25 mars 1999 |
Nul besoin d'être grand clerc pour constater que l'Occident moderne se caractérise par une baisse importante de la pratique religieuse, et même dans certaines sociétés par une perte de la croyance. Mais le philosophe Charles Taylor décèle malgré tout des traces d'une recherche de spiritualité chez ses contemporains, même s'il mesure le fossé religieux qui nous sépare de nos ancêtres très christianisés. Ce professeur de l'Université McGill, grand croyant devant l'Éternel, prononçait une conférence dans le cadre du Symposium du Conseil pontifical de la culture, organisé début mars en collaboration avec la Faculté de théologie et des sciences religieuses.

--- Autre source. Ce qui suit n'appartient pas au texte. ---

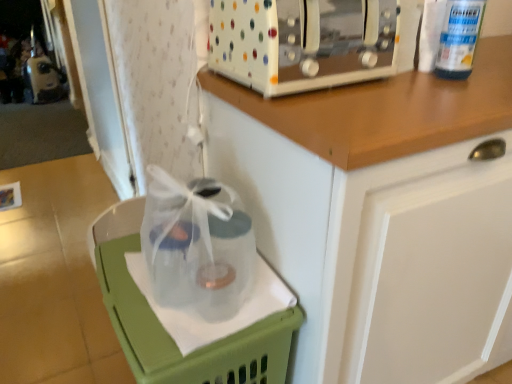 Find the location of a particular element. Image resolution: width=512 pixels, height=384 pixels. free space in front of white polka dot toaster at upper center is located at coordinates (347, 109). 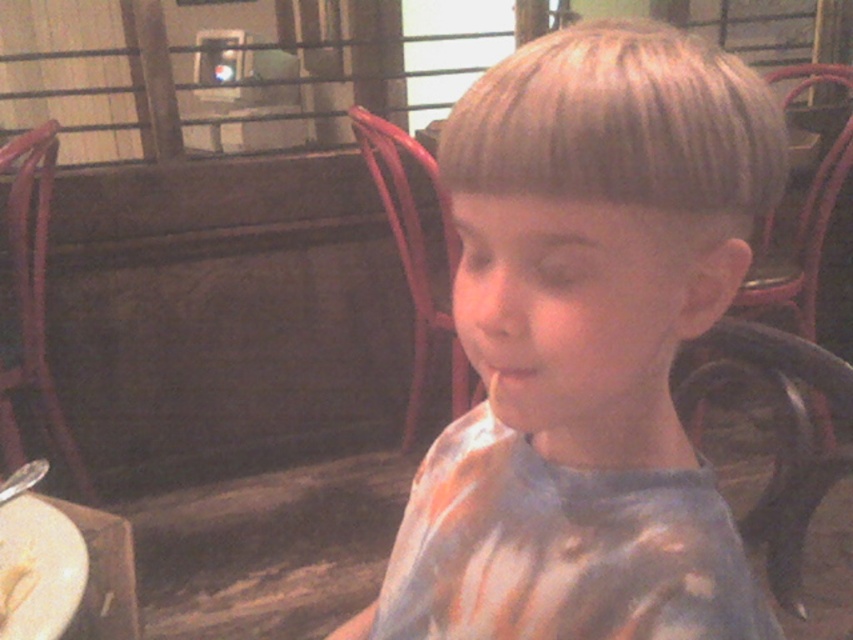 Question: Which point is farther to the camera?

Choices:
 (A) (630, 60)
 (B) (18, 586)

Answer: (B)

Question: Based on their relative distances, which object is nearer to the light blue tie-dye shirt at center?

Choices:
 (A) white creamy food at lower left
 (B) white matte plate at lower left

Answer: (B)

Question: Does light blue tie-dye shirt at center appear under white matte plate at lower left?

Choices:
 (A) no
 (B) yes

Answer: (A)

Question: Which object is positioned farthest from the light blue tie-dye shirt at center?

Choices:
 (A) white matte plate at lower left
 (B) white creamy food at lower left

Answer: (B)

Question: Does light blue tie-dye shirt at center appear on the right side of white creamy food at lower left?

Choices:
 (A) no
 (B) yes

Answer: (B)

Question: Does white matte plate at lower left appear on the left side of white creamy food at lower left?

Choices:
 (A) yes
 (B) no

Answer: (B) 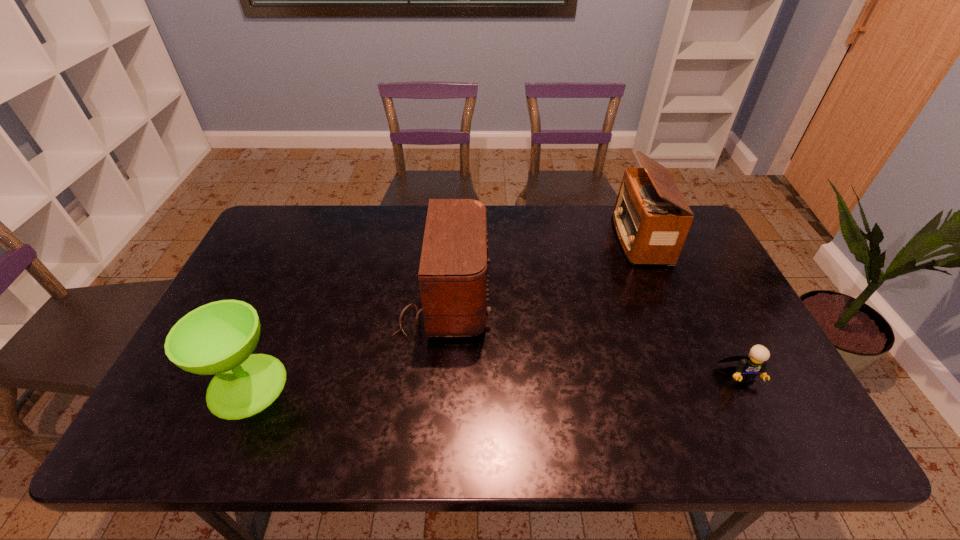 At what (x,y) coordinates should I click in order to perform the action: click on free space at the right edge. Please return your answer as a coordinate pair (x, y). The height and width of the screenshot is (540, 960). Looking at the image, I should click on (702, 314).

Locate an element on the screen. The height and width of the screenshot is (540, 960). vacant space at the far left corner of the desktop is located at coordinates (294, 237).

The image size is (960, 540). Find the location of `vacant space in between the leftmost object and the shortest object`. vacant space in between the leftmost object and the shortest object is located at coordinates (494, 380).

The width and height of the screenshot is (960, 540). Find the location of `empty location between the right radio receiver and the shortest object`. empty location between the right radio receiver and the shortest object is located at coordinates (690, 307).

At what (x,y) coordinates should I click in order to perform the action: click on vacant area between the Lego and the right radio receiver. Please return your answer as a coordinate pair (x, y). Looking at the image, I should click on (690, 307).

Find the location of a particular element. free space between the second object from left to right and the right radio receiver is located at coordinates (541, 268).

The image size is (960, 540). Identify the location of free point between the shortest object and the leftmost object. (494, 380).

Where is `free point between the left radio receiver and the Lego`? free point between the left radio receiver and the Lego is located at coordinates [x=592, y=337].

At what (x,y) coordinates should I click in order to perform the action: click on vacant space that is in between the third object from right to left and the Lego. Please return your answer as a coordinate pair (x, y). This screenshot has height=540, width=960. Looking at the image, I should click on coord(592,337).

The image size is (960, 540). In order to click on empty space that is in between the right radio receiver and the left radio receiver in this screenshot , I will do `click(541, 268)`.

Pour Charles Taylor, les conditions de la croyance ont considérablement évolué depuis le Moyen Age, une époque caractérisée par la présence quasi quotidienne de la magie. "Dans ce monde enchanté, on se sentait entouré par les esprits et les forces occultes, rappelle le conférencier. Nos ancêtres, les paysans français, faisaient par exemple sonner les cloches des églises lorsque le tonnerre résonnait car ils pensaient que Dieu les protégerait contre les forces maléfiques de la foudre." Peu à peu, la foi catholique vient à bout de ces pratiques liées à la magie, mais ce désenchantement du monde constitue un peu une arme à deux tranchants, selon Charles Taylor. Il devient en effet possible de ne plus croire en Dieu, sans pour autant adhérer au mal, ce qui semblait impossible aux habitants du "monde enchanté".
La montée de l'humanisme
Tout au long des XVIIe et XVIIIe siècles, la relation
des penseurs avec Dieu se transforme donc. Certains moralistes
en viennent même à concevoir un monde où les
êtres humains veillent les uns sur les autres, où
la solidarité et l'altruisme occupent une place grandissante
sans intervention du divin. "C'est un humanisme exclusif,
précise Charles Taylor. J'ai beaucoup d'admiration pour
ces non-croyants qui ont pu trouver en eux même des sources
de morale suffisantes, alors que jusqu'à cette époque
il fallait l'aide de Dieu pour agir pour le bien-être de
tous." Le philosophe constate par ailleurs que la conception
de l'univers se modifie puisqu'on passe d'un cosmos très
ordonné par des lois de Dieu très claires, à
un univers aux dimensions presque illimitées et regorgeant
de mystères.
Selon Charles Taylor, les grands mouvements artistiques traduisent ce changement de perception. "Le sublime fait partie de la peinture du XVIIIe siècle, le goût pour les orages, les grandes montagnes. L'ère romantique, avec notamment des auteurs comme Chateaubriand, témoigne de cette nouvelle incompréhension du monde et de l'incertitude sur la présence de Dieu." Tout au long du XIXe siècle, le rapport au sacré se modifie, la spiritualité devenant de plus en plus une affaire individuelle. Autrement dit, le croyant ne veut plus se faire dicter sa conduite par un clergé omnipotent et chacun cherche sa propre direction spirituelle.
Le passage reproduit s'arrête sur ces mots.